• Assignment:
In the entries below, find every line with "sort" and copy it.

################

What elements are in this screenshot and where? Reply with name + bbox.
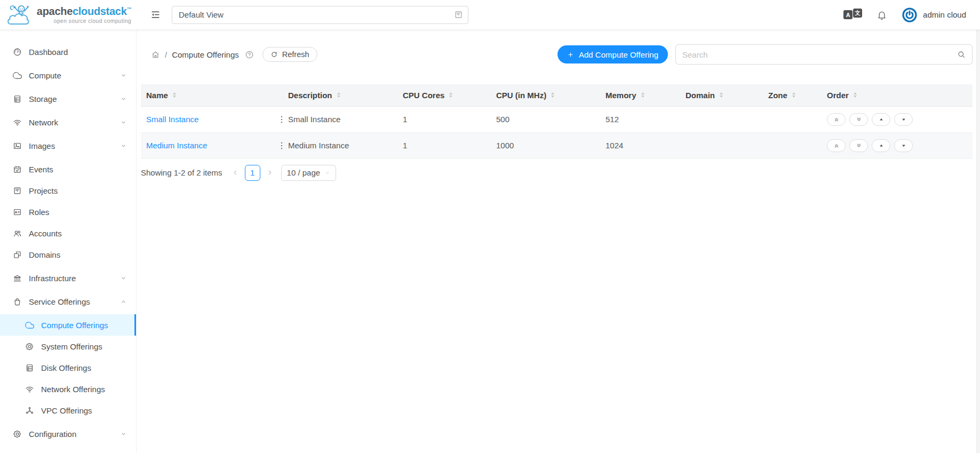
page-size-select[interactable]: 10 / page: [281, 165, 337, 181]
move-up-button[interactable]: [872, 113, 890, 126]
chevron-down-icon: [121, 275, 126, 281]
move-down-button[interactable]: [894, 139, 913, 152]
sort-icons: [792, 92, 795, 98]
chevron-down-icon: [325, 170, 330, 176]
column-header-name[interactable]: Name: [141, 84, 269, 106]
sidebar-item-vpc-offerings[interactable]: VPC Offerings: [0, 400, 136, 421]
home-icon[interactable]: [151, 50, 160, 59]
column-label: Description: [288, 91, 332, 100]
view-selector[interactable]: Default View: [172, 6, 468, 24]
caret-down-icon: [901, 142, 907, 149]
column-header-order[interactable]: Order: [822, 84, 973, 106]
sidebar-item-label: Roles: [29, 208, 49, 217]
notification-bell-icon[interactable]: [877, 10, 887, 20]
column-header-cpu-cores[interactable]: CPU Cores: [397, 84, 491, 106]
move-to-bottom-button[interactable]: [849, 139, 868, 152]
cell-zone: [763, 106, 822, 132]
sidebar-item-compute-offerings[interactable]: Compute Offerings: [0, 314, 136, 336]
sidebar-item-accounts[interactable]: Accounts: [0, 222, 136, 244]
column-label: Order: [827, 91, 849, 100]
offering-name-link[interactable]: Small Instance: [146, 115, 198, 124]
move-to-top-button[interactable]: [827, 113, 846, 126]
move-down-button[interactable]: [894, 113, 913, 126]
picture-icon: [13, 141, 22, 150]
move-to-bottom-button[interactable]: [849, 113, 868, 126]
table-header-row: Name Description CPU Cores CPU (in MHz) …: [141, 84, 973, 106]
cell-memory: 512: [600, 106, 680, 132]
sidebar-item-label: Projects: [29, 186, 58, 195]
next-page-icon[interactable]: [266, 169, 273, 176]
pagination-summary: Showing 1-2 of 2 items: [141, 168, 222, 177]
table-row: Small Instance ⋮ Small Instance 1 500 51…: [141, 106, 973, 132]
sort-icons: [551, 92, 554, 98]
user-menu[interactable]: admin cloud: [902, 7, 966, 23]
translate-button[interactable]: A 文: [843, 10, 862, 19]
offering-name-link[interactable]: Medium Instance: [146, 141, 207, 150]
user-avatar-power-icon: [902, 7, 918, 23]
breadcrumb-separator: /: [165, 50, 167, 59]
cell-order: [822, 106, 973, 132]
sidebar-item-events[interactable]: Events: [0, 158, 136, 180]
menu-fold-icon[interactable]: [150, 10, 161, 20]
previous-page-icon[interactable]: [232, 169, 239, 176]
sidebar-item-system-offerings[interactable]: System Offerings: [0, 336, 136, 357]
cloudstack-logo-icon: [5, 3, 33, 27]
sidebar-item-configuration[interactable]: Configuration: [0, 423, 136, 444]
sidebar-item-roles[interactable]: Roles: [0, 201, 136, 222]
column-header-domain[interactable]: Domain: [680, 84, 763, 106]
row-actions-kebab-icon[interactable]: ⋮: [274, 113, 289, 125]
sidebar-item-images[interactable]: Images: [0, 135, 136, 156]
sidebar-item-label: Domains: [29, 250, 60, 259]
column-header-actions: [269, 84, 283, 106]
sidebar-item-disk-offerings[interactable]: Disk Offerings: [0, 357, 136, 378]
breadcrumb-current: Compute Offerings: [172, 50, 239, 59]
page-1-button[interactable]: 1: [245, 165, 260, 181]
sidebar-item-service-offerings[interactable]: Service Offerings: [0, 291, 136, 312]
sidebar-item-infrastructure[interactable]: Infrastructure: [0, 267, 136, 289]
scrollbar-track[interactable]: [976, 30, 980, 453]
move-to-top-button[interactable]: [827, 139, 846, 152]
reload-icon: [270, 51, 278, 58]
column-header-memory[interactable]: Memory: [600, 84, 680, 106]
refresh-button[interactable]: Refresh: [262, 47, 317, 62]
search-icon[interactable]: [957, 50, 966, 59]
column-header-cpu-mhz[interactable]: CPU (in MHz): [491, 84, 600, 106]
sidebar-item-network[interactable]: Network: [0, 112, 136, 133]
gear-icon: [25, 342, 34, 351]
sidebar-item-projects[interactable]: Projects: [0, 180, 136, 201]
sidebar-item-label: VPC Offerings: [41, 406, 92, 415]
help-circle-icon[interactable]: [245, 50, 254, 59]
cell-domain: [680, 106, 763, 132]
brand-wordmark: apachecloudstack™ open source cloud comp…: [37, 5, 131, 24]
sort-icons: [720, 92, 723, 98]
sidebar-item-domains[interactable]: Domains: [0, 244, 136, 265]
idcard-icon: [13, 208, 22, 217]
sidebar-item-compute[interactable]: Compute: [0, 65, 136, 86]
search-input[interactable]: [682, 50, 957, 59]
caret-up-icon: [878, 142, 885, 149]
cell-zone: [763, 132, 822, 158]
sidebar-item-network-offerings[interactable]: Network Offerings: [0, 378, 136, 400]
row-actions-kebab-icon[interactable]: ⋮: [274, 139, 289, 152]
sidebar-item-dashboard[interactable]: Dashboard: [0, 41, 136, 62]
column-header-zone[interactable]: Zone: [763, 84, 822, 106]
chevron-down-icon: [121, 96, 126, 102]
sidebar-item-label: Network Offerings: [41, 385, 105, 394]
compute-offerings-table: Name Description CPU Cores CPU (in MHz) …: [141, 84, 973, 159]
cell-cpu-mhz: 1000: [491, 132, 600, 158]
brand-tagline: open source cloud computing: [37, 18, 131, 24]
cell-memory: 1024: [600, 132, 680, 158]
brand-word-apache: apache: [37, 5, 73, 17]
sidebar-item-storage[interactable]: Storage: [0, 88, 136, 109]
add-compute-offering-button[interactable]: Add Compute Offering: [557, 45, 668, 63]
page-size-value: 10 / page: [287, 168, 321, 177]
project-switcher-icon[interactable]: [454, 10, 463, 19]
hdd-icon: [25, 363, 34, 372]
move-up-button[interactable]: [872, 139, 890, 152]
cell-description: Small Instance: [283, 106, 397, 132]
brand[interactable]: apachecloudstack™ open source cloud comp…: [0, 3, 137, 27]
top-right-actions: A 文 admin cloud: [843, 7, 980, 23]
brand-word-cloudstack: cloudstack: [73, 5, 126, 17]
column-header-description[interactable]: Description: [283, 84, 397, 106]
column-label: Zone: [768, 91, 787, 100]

################

• Task output:
sort-icons: [792, 92, 795, 98]
sort-icons: [551, 92, 554, 98]
sort-icons: [720, 92, 723, 98]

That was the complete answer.